Directions for this task
Your answer should consist of every line in the records that holds "with".

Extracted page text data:
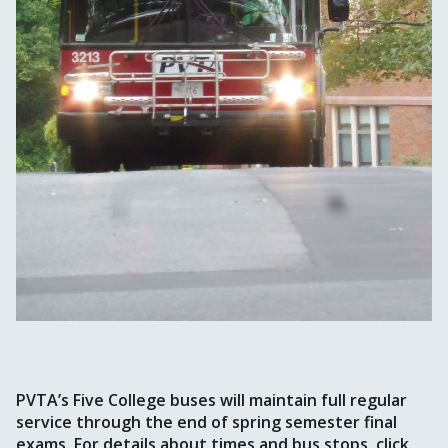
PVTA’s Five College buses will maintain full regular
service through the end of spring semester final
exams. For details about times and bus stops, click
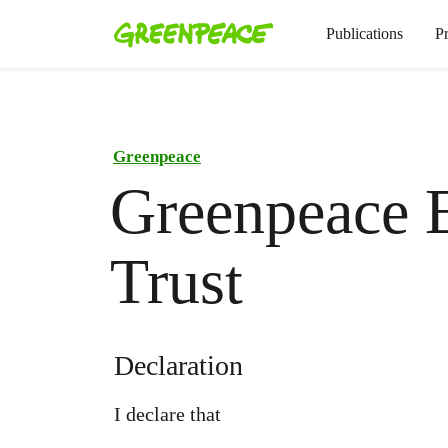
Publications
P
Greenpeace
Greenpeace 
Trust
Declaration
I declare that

---

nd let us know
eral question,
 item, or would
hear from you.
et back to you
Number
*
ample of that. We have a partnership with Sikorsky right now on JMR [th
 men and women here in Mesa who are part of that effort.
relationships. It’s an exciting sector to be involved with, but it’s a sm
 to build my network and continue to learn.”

Answer to the problem
ample of that. We have a partnership with Sikorsky right now on JMR [th
relationships. It’s an exciting sector to be involved with, but it’s a sm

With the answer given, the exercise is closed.